Kolaborasi dengan Bawaslu, Unwim Siap Perkuat Pendidikan Politik bagi Generasi Muda Khususnya Mahasiswa

Sumedang – Universitas Winaya Mukti (Unwim) menyatakan komitmennya untuk mendukung penguatan pengawasan partisipatif melalui kerja sama dengan Badan Pengawas Pemilu (Bawaslu) Kabupaten Sumedang.
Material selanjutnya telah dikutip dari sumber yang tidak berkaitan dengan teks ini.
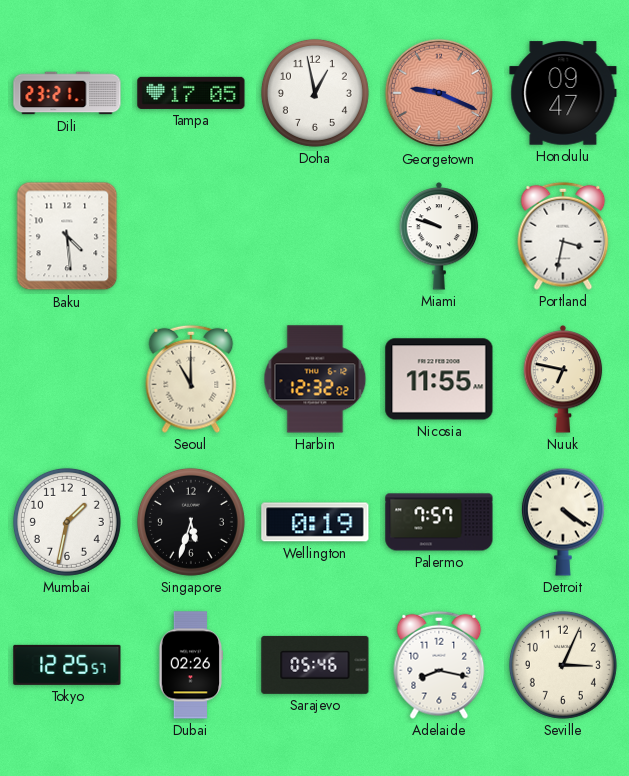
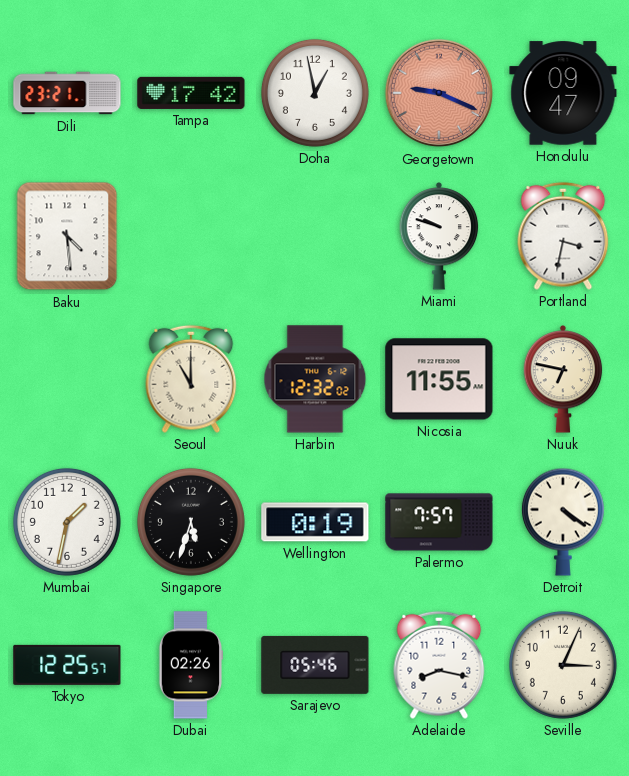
Tampa: 17:05 -> 17:42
Dukungan tersebut diwujudkan melalui kajian hukum, edukasi politik, hingga pelibatan aktif generasi muda dalam pengawasan demokrasi.

Komitmen itu disampaikan Staf Ahli Rektor Unwim Bidang Politik dan Hukum, Toni Supriyanto, dalam kegiatan Penguatan Kelembagaan bertema “Membangun Kemitraan Strategis dalam Pengembangan Pengawasan Partisipatif, Literasi Demokrasi dan Pendidikan Politik Bagi Generasi Muda” yang digelar di Aula Bawaslu Kabupaten Sumedang, Senin (29/6/2026).

Toni menilai sinergi antara Bawaslu dan perguruan tinggi menjadi langkah penting untuk memperkuat kelembagaan pengawasan sekaligus meningkatkan kualitas demokrasi melalui pendidikan politik yang berkelanjutan.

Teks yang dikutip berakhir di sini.